Ahí decidí ir al hospital Cullen, en vez de al departamento, como pensaba. Luego de una corta espera en la guardia, deben haber sido más o menos las 0.30, y de saludar al personal que por esa época todavía me recordaba de mis años como técnico de laboratorio allí, pasé al consultorio. El médico me lavó durante media hora con solución yodada, luego de anestesiarme. La herida era muy sucia y salía de adentro tierra y piedritas. La sensación del líquido corriendo por adentro de mi brazo era por momentos agradable pero, en el instante siguiente, insoportable.
Luego me cosió con 17 puntos abiertos, para permitir que la herida supure porque como ya se dijo, era muy sucia. Más otro puntito para el codo, aislado de los demás. Me pusieron una venda, ceñida. Salí como a las dos y media de la madrugada y me subí a la moto, no la quería dejar allí y no sabía cuando la iban a poder llevar. Nadie se dio cuenta. La puse en marcha y salí manejando, con ayuda de la anestesia que tenía mi antebrazo y me dirigí hacia el parque sur, hacia el departamento que habitaba, mi vieja casa familiar.
En el camino encontré una farmacia abierta y paré a comprar el suero y anticuerpos contra el tétanos que me había indicado el médico (tetabulín). De allí me llegué hasta la cochera, a una cuadra y media de mi casa. Subí al departamento, mamá leía y la saludé sin decir nada.

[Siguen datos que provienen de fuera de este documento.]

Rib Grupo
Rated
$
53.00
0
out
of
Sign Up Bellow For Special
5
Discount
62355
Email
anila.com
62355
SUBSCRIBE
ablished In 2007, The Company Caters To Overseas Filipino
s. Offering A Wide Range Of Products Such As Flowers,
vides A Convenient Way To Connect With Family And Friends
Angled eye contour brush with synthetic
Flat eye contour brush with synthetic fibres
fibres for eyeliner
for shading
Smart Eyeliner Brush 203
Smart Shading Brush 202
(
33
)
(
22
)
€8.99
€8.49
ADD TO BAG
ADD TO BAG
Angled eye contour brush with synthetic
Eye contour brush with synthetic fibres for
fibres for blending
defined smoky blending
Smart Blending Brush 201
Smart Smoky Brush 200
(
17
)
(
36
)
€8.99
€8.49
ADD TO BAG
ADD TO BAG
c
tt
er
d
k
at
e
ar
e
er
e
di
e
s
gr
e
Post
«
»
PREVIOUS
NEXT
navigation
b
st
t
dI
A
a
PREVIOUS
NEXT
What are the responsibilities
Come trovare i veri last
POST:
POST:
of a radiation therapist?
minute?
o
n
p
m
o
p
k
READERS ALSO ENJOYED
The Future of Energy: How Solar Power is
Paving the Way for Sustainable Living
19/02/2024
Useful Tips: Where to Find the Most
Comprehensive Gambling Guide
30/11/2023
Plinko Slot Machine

Al otro día al levantarme había una enorme cucaracha sorbiendo la sangre del vendaje, la espanté. Busqué algodón y alcohol y me puse el antisuero y la inmunización del tétanos, uno en cada pierna. noté con sorpresa el increíble reflejo de autodefensa que me atenaceaba la mano. Finalmente, venciendo la resistencia de ese reflejo ancestral, pude inyectarme los fármacos en los muslos. Ese día no fui a trabajar y, en el desayuno, le avisé a mamá y a Guillermo del accidente.

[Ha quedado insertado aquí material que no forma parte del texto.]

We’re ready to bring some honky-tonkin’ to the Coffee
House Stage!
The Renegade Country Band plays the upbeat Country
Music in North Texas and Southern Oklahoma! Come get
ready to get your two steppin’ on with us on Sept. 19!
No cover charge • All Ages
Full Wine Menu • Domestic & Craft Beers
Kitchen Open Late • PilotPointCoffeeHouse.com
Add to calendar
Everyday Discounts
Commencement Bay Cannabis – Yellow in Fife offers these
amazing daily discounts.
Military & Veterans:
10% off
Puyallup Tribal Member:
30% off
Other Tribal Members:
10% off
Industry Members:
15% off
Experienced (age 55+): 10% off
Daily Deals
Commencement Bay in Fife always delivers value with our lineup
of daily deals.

Estuve un mes y medio sin ver la moto hasta que, finalmente recuperado, me subí a ella y la puse en marcha. Luego le quité el carenado ya bastante maltrecho, y la lavé. Amo a esa moto, es más que un objeto. Ojalá hubiera encontrado gente tan fiel como ella en mi vida.
Éste fue el accidente más complicado. ¿Vieron?, no es para tanto el riesgo de las motos, hay que manejar "a la defensiva", dando por descontada la desaprensión de los demás y no confiarse.